── Dataset ──

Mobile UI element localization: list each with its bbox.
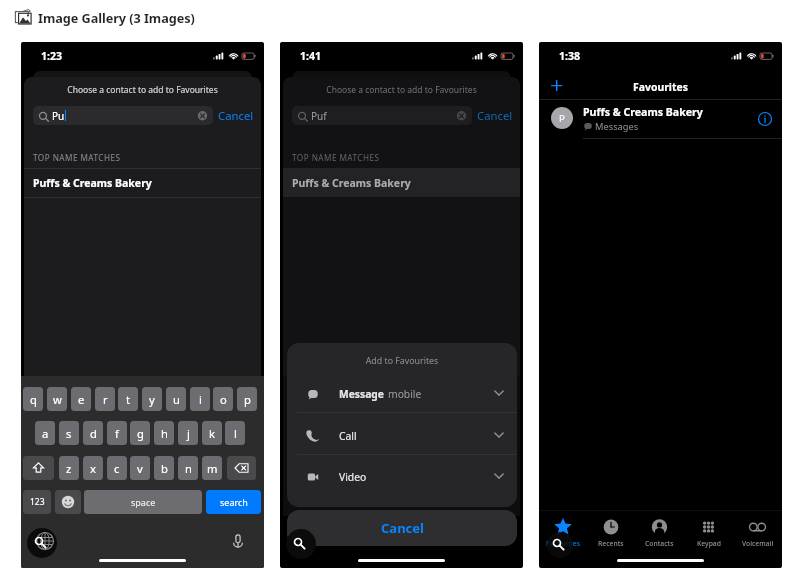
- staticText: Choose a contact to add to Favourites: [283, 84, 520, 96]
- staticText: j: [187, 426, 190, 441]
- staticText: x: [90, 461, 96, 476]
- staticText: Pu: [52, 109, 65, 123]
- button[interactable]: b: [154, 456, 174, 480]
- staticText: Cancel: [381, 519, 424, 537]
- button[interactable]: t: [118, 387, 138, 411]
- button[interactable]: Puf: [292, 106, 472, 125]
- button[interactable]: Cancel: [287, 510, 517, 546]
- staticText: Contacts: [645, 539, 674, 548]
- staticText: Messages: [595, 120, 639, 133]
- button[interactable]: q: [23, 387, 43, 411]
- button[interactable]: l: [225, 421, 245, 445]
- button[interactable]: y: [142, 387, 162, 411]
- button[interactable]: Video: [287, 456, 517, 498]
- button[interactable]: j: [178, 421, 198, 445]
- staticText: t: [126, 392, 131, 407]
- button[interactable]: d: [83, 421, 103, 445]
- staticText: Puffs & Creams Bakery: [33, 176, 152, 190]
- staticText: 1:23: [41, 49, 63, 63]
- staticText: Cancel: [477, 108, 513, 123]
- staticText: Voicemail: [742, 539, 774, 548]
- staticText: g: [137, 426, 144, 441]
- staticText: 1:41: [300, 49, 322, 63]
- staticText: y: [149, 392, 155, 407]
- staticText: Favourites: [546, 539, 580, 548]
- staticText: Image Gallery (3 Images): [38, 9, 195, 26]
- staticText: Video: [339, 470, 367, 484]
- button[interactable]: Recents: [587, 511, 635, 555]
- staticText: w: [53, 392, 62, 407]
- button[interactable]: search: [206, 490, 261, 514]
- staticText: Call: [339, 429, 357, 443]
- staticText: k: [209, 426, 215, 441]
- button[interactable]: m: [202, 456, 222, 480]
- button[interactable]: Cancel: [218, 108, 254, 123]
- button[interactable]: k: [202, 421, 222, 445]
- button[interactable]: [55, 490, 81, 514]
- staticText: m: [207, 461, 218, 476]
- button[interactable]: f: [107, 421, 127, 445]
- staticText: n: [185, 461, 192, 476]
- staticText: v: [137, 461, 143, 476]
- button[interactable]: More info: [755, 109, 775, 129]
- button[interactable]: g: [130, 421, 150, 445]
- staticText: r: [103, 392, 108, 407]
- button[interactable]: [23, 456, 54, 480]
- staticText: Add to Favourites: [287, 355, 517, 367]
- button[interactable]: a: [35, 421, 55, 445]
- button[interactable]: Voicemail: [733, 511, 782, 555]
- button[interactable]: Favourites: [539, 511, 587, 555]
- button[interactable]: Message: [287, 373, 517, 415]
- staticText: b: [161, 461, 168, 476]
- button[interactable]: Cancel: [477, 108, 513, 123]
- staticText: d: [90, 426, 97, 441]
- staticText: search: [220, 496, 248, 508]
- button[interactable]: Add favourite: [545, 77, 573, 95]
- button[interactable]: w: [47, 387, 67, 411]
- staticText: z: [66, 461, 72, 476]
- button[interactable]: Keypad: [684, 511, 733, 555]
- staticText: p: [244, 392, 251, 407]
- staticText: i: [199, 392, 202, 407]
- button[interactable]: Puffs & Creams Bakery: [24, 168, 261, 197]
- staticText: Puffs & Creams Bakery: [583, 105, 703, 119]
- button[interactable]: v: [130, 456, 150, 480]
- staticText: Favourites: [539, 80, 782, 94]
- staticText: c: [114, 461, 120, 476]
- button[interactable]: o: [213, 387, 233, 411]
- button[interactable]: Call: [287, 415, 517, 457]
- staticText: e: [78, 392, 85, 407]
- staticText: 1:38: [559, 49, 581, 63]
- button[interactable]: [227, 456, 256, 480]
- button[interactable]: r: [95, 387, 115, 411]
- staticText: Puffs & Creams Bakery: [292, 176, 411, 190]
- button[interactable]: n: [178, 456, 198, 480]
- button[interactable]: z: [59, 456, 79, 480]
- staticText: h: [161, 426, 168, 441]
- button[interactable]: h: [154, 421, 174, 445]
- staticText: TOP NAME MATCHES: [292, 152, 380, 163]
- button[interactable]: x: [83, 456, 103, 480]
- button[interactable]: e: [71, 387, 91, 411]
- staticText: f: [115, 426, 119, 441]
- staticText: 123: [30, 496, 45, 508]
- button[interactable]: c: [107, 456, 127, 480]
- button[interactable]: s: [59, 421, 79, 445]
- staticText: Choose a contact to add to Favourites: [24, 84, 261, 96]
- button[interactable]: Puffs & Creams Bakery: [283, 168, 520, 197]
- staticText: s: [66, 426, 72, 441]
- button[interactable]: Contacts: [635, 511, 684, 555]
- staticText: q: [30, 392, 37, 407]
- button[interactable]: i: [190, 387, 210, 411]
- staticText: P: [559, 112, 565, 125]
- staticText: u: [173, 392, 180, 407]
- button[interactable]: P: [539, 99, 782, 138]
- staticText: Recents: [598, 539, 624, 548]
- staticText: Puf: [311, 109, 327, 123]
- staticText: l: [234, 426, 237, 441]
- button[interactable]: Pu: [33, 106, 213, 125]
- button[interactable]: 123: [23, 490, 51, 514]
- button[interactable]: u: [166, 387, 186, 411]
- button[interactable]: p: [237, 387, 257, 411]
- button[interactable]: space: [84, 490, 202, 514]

───

Copy out each line of the data containing the string "Favourites".

- staticText: Choose a contact to add to Favourites: [283, 84, 520, 96]
- staticText: Favourites: [546, 539, 580, 548]
- staticText: Add to Favourites: [287, 355, 517, 367]
- button[interactable]: Favourites: [539, 511, 587, 555]
- staticText: Favourites: [539, 80, 782, 94]
- staticText: Choose a contact to add to Favourites: [24, 84, 261, 96]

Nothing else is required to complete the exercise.